That led me on a soul-searching journey and a research journey where I went back to Harvard and MIT where I did graduate work. I stayed on as a researcher and I led a research project that looked at nowadays era of hyperconnectivity where there are many choices, constant change and disruption. How do teams get big things done? Why do certain leaders get big things done and others not? Underneath all of the different examples and case studies that I looked at, what I found was that there was one specific skill that was unique. It was a skill that I now call connectional intelligence. It was this ability for people to be able to work and influence through networks outside of traditional silos to create new sources of value.
Whether it was nonprofitable to tap into unique networks to launch fundraising and unprecedented rates or a scientist within a company able to work across silos in a new and different way that led to a reduction in delays, dysfunction and faster speed to market. Whether it was an individual that was able to take a passion they had to combine it with a set of people that had diverse backgrounds and turn it into a multimillion-dollar, even billion-dollar business using their connections. What I saw was that in nowadays age, we all talk about IQ as basic knowledge. Several years ago, emotional intelligence came to the stage as a key trait. What I found is that in nowadays age, the key critical skill that we all need is connectional intelligence. That’s our ability to maximize the power of all of our networks in our digital age. I ended up writing a book that became a bestseller on this topic. My mission is to create a more connected world now through my keynotes, my training and consulting work.
I’m dealing with curiosity and the impact on performance with that. It deals with many of the things you’re talking about with communication, innovation and engagement kept coming back to me with curiosity. I wrote my dissertation on emotional intelligence which I see the value in measuring all these different factors that connect people or make them be more successful or whatever the main factors are we need to get down to fix all these issues. I love this connectedness. When you were talking about the silo thing, we’ve read the books like The Silo Effect and of the problems out there. When I wrote my book about curiosity, I put a little part in about a hospital in London where they weren’t having a great turnover of their system of the beds and with patients and all that. They were having a hard time being efficient. One of the leaders watched a car racing team put the wheels on and did the whole car in seven seconds. He was thinking, “Why can’t they come to look at our system and see what they thought?” They helped them improve things by 50%. That’s not only thinking outside your department or your silo or whatever, their getting outside their industries. That’s what you’re talking about, getting completely outside of our status quo thinking.
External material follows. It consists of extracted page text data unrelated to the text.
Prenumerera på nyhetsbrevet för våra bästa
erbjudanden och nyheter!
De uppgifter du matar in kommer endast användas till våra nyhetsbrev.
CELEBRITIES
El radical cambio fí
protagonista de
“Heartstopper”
I’ll give you another example. A few years ago, there was a leading executive at Colgate that had a scientific challenge. His team had developed a new fluoride that they were meshing in their toothpaste, but there was a mechanical flow problem and the fluoride was getting stuck in the equipment and it wasn’t meshing well. All the best chemists internally were trying to figure out why and no one could. It was taking months and months of time and costing a lot of money at that point. The executive had the curiosity to say, “Why don’t we ask a different network?” The team ended up posting this challenge on a website called InnoCentive, which is a crowdsourcing community for scientists. They ended up posting it there in an anonymous way. There was no confidentiality issue. Within a few days, a physicist named Ed Melcarek looked at the problem and he wrote in the group that this wasn’t a chemistry problem, it was a physics problem. It was about charged particles. You charge the fluoride one way, the toothpaste the other and instantly the problem for Colgate was solved.
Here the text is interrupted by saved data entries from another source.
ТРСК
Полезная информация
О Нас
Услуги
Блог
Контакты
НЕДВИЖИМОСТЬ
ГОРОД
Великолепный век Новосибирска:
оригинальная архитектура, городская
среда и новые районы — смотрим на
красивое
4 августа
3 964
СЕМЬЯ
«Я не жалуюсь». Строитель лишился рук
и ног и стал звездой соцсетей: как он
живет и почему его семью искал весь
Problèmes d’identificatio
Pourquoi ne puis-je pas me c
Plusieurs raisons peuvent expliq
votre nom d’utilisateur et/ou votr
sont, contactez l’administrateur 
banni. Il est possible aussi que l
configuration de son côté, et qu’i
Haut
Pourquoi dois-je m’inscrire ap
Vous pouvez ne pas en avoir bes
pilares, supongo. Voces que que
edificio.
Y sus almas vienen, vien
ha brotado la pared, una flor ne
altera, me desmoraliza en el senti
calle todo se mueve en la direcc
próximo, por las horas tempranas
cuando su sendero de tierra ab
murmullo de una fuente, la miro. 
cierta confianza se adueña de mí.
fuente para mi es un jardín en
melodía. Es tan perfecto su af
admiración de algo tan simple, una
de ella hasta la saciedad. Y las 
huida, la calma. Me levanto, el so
What’s interesting is Colgate learned a few things from this experience. The first thing they learned is that they didn’t even dare to ask the physicist at their own company because they had labeled it as a chemistry problem. The second thing they realized is that physicists that solved the problem would have never been hired by Colgate because he didn’t have the traditional resume. Nowadays age, we not only need curiosity to ask better questions, but we also need the curiosity to design our questions in a way that we engage a broader stakeholder groups. That allows us to discover who the right source is that could contribute to our challenges now. That’s what’s unique in our connected age, our ability to expand the spheres of curiosity, as well as thinking differently about how we can leverage some of the networks we already have at our fingertips. We may not be intentionally using because we’re silo-ing our questions as much as our people.
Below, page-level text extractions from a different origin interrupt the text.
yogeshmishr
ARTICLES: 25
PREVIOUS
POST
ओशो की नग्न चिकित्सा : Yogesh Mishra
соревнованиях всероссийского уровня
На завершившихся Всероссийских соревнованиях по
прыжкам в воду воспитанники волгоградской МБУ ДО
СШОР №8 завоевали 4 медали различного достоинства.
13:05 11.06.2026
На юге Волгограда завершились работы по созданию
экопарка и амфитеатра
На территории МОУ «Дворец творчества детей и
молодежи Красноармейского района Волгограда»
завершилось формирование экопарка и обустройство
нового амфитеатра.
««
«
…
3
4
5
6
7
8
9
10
You’re dealing with this connectional intelligence and I’m sure people hire you to help them to improve in that area. How do you help with connectional intelligence and what’s included in that?
[bctt tweet=”It’s almost impossible to interview someone who is successful who has not failed.” via=”no”]Connectional intelligence is a skill that can be built. We all talk about nature versus nurture, but in this age, there are key ways that you can grow your connectional intelligence. What I focus on are three main things. One is helping individual leaders think differently about how they can create greater value out of the networks they already have. We have a framework that’s available on my site that focuses on what I call the five Cs of connectional intelligence. The first C is curiosity. The others are courage, community, combination, and combustion. All of these skills are skills that you could build and use, whether it’s finding new ways to build community inside and outside your organization or combining different silos or different assets within your company. Having the courage to speak up and take a risk to speak with a different group or engage different stakeholders. The first step is to help individuals grow these skills within themselves, within their teams.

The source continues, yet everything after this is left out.